Spirituals helped enslaved people express both their Christian values and the hardships of slavery - full of hope for the future under impossibly difficult circumstances - hope of going home, hope of freedom, hope of far better than what they were experiencing. The stories told through blues and folk music speak of journeys and hardship and heading onwards and fighting on.... and there'll be blue birds over the white cliffs of Dover.

The trouble is in this crisis, the crisis has stopped us expressing our hope in song alongside one another, and it makes it harder than it already is. 

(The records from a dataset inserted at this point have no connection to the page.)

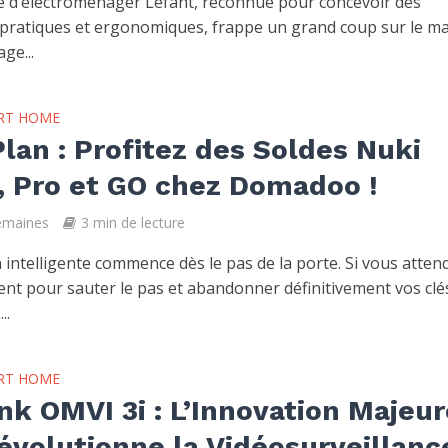
 d’électroménager Lefant, reconnue pour concevoir des
 pratiques et ergonomiques, frappe un grand coup sur le m
ge...
RT HOME
lan : Profitez des Soldes Nuki
, Pro et GO chez Domadoo !
semaines
3 min de lecture
intelligente commence dès le pas de la porte. Si vous attend
t pour sauter le pas et abandonner définitivement vos clé
..
RT HOME
nk OMVI 3i : L’Innovation Majeur
évolutionne la Vidéosurveillanc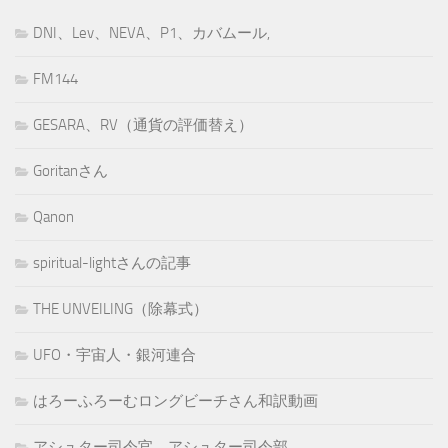
DNI、Lev、NEVA、P1、カバムール,
FM144
GESARA、RV（通貨の評価替え）
Goritanさん
Qanon
spiritual-lightさんの記事
THE UNVEILING（除幕式）
UFO・宇宙人・銀河連合
はろーふろーむロングビーチさん和訳動画
アシュター司令官、アシュター司令部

Songs and singing are associated with time and space. This song got me through, we sang a lot of this song at that time. 10000 reasons was the song of my ordination year, sang at every ordination but one reminding us all of the goodness of God, Waymaker the song of my first year in New Addington and will always remind me of the first wedding I took here. The Father's Song, a song that has kept me going when I have had doubts in my own abilities, will now be forever shared with Angela who died far too soon as she contracted Covid and couldn't fight it - yet she knew that God has always been there and enfolded her with eternal love (I would have loved to be able to sing it to her). 

We sing to worship, we sing to remember, we sing for wellbeing, we sing to protest, we keep on singing - it's a way of expressing who we are and what matters. And singing with other people makes it so much better. 

I look forward to a day when I can stand next to someone, many people, and sing my heart out, where I don't only have to hear my own voice and the track played through zoom and where all the intertwining of voices, in and out of tune will make a beautiful sound. The pandemic is pausing singing with others, is pausing singing in worship, but it will begin again.... 

And, when we're allowed, try and stop me..... the singing won't stop.